**What is being asked:**
Extract each line of the material that follows exactly and omit its pictures.

++++++++

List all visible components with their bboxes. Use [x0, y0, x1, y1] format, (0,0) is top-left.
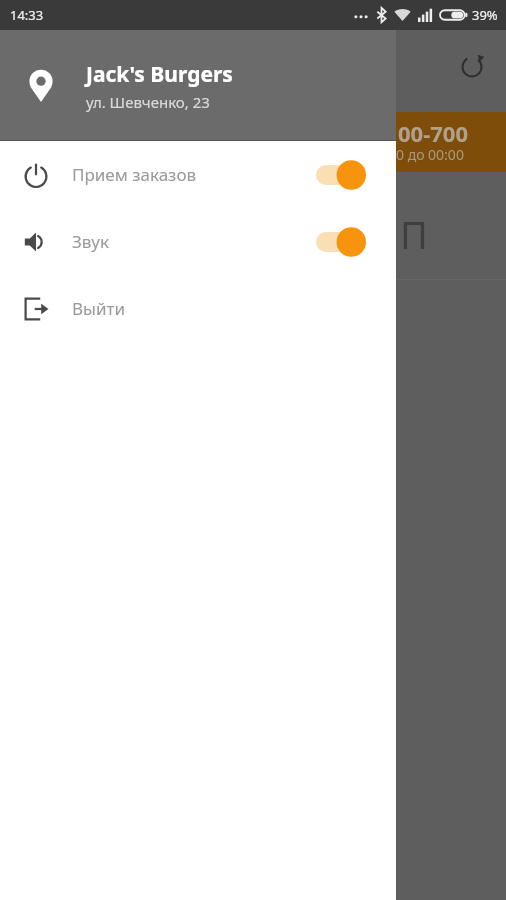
- staticText: П: [400, 208, 428, 260]
- button[interactable]: Jack's Burgers: [0, 30, 396, 141]
- button[interactable]: [316, 159, 368, 191]
- staticText: 14:33: [10, 6, 44, 24]
- staticText: Выйти: [72, 297, 125, 320]
- button[interactable]: Прием заказов: [0, 141, 396, 208]
- staticText: Прием заказов: [72, 163, 197, 186]
- button[interactable]: Refresh: [458, 53, 486, 81]
- button[interactable]: Звук: [0, 208, 396, 275]
- staticText: Звук: [72, 230, 109, 253]
- staticText: 00-700: [398, 118, 468, 148]
- button[interactable]: [316, 226, 368, 258]
- staticText: ул. Шевченко, 23: [86, 92, 210, 112]
- staticText: Jack's Burgers: [86, 60, 233, 89]
- button[interactable]: Выйти: [0, 275, 396, 342]
- staticText: 0 до 00:00: [396, 145, 464, 164]
- staticText: 39%: [472, 6, 498, 24]
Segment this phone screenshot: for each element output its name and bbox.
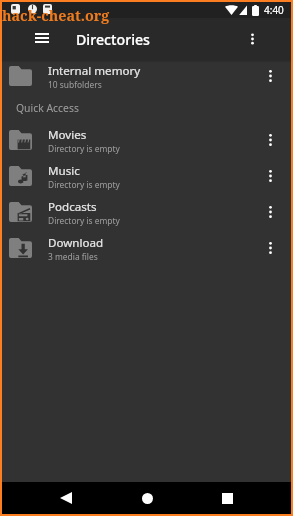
button[interactable]: More options for Download xyxy=(249,230,291,266)
button[interactable]: More options for Music xyxy=(249,158,291,194)
button[interactable]: More options xyxy=(240,27,264,51)
staticText: 10 subfolders xyxy=(48,79,102,90)
button[interactable]: Podcasts xyxy=(2,194,291,230)
staticText: Quick Access xyxy=(16,101,79,115)
staticText: Directory is empty xyxy=(48,179,120,190)
button[interactable]: Home xyxy=(131,482,163,514)
staticText: Podcasts xyxy=(48,199,97,215)
button[interactable]: More options for Movies xyxy=(249,122,291,158)
staticText: 3 media files xyxy=(48,251,98,262)
button[interactable]: More options for Internal memory xyxy=(249,58,291,94)
staticText: 4:40 xyxy=(264,3,284,17)
button[interactable]: Movies xyxy=(2,122,291,158)
button[interactable]: Download xyxy=(2,230,291,266)
staticText: Directory is empty xyxy=(48,143,120,154)
staticText: hack-cheat.org xyxy=(2,6,110,25)
button[interactable]: Music xyxy=(2,158,291,194)
staticText: Internal memory xyxy=(48,63,141,79)
staticText: Download xyxy=(48,235,104,251)
staticText: Music xyxy=(48,163,80,179)
button[interactable]: Internal memory xyxy=(2,58,291,94)
staticText: Directory is empty xyxy=(48,215,120,226)
button[interactable]: More options for Podcasts xyxy=(249,194,291,230)
staticText: Movies xyxy=(48,127,87,143)
button[interactable]: Recent apps xyxy=(211,482,243,514)
staticText: Directories xyxy=(76,30,151,49)
button[interactable]: Open navigation drawer xyxy=(30,27,54,51)
button[interactable]: Back xyxy=(50,482,82,514)
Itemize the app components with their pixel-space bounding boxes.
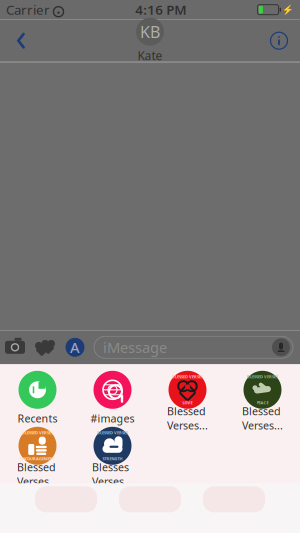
button[interactable]: Recents (0, 369, 75, 425)
staticText: Blessed Verses... (242, 404, 283, 432)
button[interactable]: Details (264, 24, 294, 58)
staticText: iMessage (103, 338, 167, 357)
button[interactable]: App Store (60, 330, 90, 364)
button[interactable]: BLESSED VERSES (0, 425, 75, 481)
staticText: BLESSED VERSES (97, 430, 128, 435)
staticText: 4:16 PM (135, 1, 186, 18)
button[interactable]: #images (75, 369, 150, 425)
button[interactable]: BLESSED VERSES (150, 369, 225, 425)
staticText: KB (140, 21, 160, 42)
staticText: ⚡ (282, 4, 294, 15)
button[interactable]: iMessage (94, 336, 293, 358)
button[interactable]: BLESSED VERSES (225, 369, 300, 425)
staticText: Recents (18, 411, 58, 425)
staticText: STRENGTH (102, 456, 122, 461)
staticText: BLESSED VERSES (22, 430, 53, 435)
button[interactable]: BLESSED VERSES (75, 425, 150, 481)
staticText: #images (90, 411, 134, 425)
staticText: Carrier (6, 1, 50, 18)
staticText: Blesses Verses... (92, 460, 133, 488)
staticText: Kate (138, 48, 162, 64)
button[interactable]: Digital Touch (30, 330, 60, 364)
staticText: Blessed Verses... (17, 460, 58, 488)
staticText: ENCOURAGEMENT (20, 456, 55, 461)
staticText: LOVE (182, 400, 192, 405)
button[interactable]: Back (6, 24, 36, 58)
staticText: BLESSED VERSES (247, 374, 278, 379)
button[interactable]: Camera (0, 330, 30, 364)
button[interactable]: KB (136, 18, 164, 64)
staticText: PEACE (256, 400, 268, 405)
staticText: A (70, 338, 80, 357)
staticText: Blessed Verses... (167, 404, 208, 432)
staticText: BLESSED VERSES (172, 374, 203, 379)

++++++++

**Result:**
List all visible components with their bboxes. Use [x0, y0, x1, y1] format, (0,0) is top-left.
- staticText: П: [400, 208, 428, 260]
- button[interactable]: Jack's Burgers: [0, 30, 396, 141]
- button[interactable]: [316, 159, 368, 191]
- staticText: 14:33: [10, 6, 44, 24]
- staticText: Выйти: [72, 297, 125, 320]
- button[interactable]: Прием заказов: [0, 141, 396, 208]
- staticText: Прием заказов: [72, 163, 197, 186]
- button[interactable]: Refresh: [458, 53, 486, 81]
- button[interactable]: Звук: [0, 208, 396, 275]
- staticText: Звук: [72, 230, 109, 253]
- staticText: 00-700: [398, 118, 468, 148]
- button[interactable]: [316, 226, 368, 258]
- staticText: ул. Шевченко, 23: [86, 92, 210, 112]
- staticText: Jack's Burgers: [86, 60, 233, 89]
- button[interactable]: Выйти: [0, 275, 396, 342]
- staticText: 0 до 00:00: [396, 145, 464, 164]
- staticText: 39%: [472, 6, 498, 24]
Segment this phone screenshot: for each element output its name and bbox.
button[interactable]: More options for Download xyxy=(249,230,291,266)
button[interactable]: More options for Music xyxy=(249,158,291,194)
button[interactable]: More options xyxy=(240,27,264,51)
staticText: 10 subfolders xyxy=(48,79,102,90)
button[interactable]: Podcasts xyxy=(2,194,291,230)
staticText: Quick Access xyxy=(16,101,79,115)
staticText: Directory is empty xyxy=(48,179,120,190)
button[interactable]: Home xyxy=(131,482,163,514)
staticText: Podcasts xyxy=(48,199,97,215)
button[interactable]: More options for Movies xyxy=(249,122,291,158)
staticText: 3 media files xyxy=(48,251,98,262)
button[interactable]: More options for Internal memory xyxy=(249,58,291,94)
staticText: 4:40 xyxy=(264,3,284,17)
button[interactable]: Movies xyxy=(2,122,291,158)
button[interactable]: Download xyxy=(2,230,291,266)
staticText: Directory is empty xyxy=(48,143,120,154)
staticText: hack-cheat.org xyxy=(2,6,110,25)
button[interactable]: Music xyxy=(2,158,291,194)
staticText: Internal memory xyxy=(48,63,141,79)
staticText: Download xyxy=(48,235,104,251)
staticText: Music xyxy=(48,163,80,179)
button[interactable]: Internal memory xyxy=(2,58,291,94)
staticText: Directory is empty xyxy=(48,215,120,226)
button[interactable]: More options for Podcasts xyxy=(249,194,291,230)
staticText: Movies xyxy=(48,127,87,143)
button[interactable]: Recent apps xyxy=(211,482,243,514)
staticText: Directories xyxy=(76,30,151,49)
button[interactable]: Open navigation drawer xyxy=(30,27,54,51)
button[interactable]: Back xyxy=(50,482,82,514)
Itemize the app components with their pixel-space bounding boxes.
button[interactable]: Recents (0, 369, 75, 425)
staticText: Blessed Verses... (242, 404, 283, 432)
button[interactable]: Details (264, 24, 294, 58)
staticText: iMessage (103, 338, 167, 357)
button[interactable]: App Store (60, 330, 90, 364)
button[interactable]: BLESSED VERSES (0, 425, 75, 481)
staticText: BLESSED VERSES (97, 430, 128, 435)
staticText: 4:16 PM (135, 1, 186, 18)
button[interactable]: #images (75, 369, 150, 425)
button[interactable]: BLESSED VERSES (150, 369, 225, 425)
staticText: KB (140, 21, 160, 42)
staticText: ⚡ (282, 4, 294, 15)
button[interactable]: iMessage (94, 336, 293, 358)
button[interactable]: BLESSED VERSES (225, 369, 300, 425)
staticText: Recents (18, 411, 58, 425)
staticText: STRENGTH (102, 456, 122, 461)
staticText: BLESSED VERSES (22, 430, 53, 435)
button[interactable]: BLESSED VERSES (75, 425, 150, 481)
staticText: #images (90, 411, 134, 425)
staticText: Carrier (6, 1, 50, 18)
staticText: Blesses Verses... (92, 460, 133, 488)
staticText: Kate (138, 48, 162, 64)
button[interactable]: Digital Touch (30, 330, 60, 364)
staticText: Blessed Verses... (17, 460, 58, 488)
staticText: ENCOURAGEMENT (20, 456, 55, 461)
staticText: LOVE (182, 400, 192, 405)
button[interactable]: Back (6, 24, 36, 58)
staticText: BLESSED VERSES (247, 374, 278, 379)
button[interactable]: Camera (0, 330, 30, 364)
button[interactable]: KB (136, 18, 164, 64)
staticText: PEACE (256, 400, 268, 405)
staticText: A (70, 338, 80, 357)
staticText: Blessed Verses... (167, 404, 208, 432)
staticText: BLESSED VERSES (172, 374, 203, 379)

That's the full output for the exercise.